=== Section Start ===

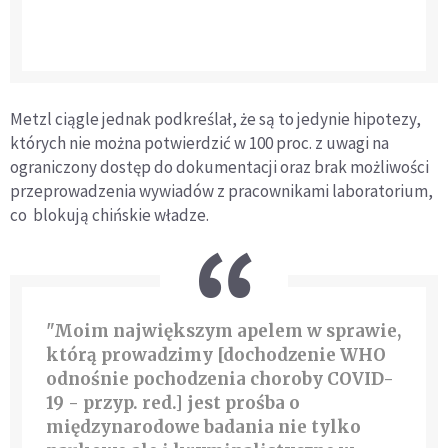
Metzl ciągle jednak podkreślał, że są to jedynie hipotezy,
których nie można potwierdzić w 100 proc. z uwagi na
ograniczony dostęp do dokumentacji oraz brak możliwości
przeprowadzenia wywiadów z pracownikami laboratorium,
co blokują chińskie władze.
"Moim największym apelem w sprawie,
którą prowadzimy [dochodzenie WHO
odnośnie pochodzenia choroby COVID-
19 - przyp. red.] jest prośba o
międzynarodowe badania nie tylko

=== Section End ===
=== Section Start ===

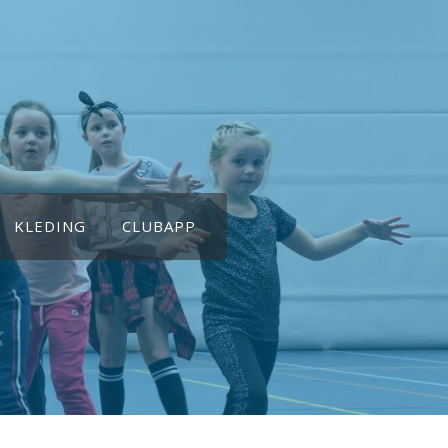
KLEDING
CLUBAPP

=== Section End ===
=== Section Start ===

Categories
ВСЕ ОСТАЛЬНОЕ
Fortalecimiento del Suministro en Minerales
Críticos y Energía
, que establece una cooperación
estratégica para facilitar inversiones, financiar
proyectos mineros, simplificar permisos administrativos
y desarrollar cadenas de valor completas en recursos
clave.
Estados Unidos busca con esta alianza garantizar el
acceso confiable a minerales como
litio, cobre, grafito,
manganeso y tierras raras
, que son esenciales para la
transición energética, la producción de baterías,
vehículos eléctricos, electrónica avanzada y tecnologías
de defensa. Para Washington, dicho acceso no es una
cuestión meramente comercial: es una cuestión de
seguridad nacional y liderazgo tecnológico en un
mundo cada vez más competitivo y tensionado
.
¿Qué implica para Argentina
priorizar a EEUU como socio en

=== Section End ===

Copy every line of the records above that contains "acceso".

TASK ANSWER:
acceso confiable a minerales como
de defensa. Para Washington, dicho acceso no es una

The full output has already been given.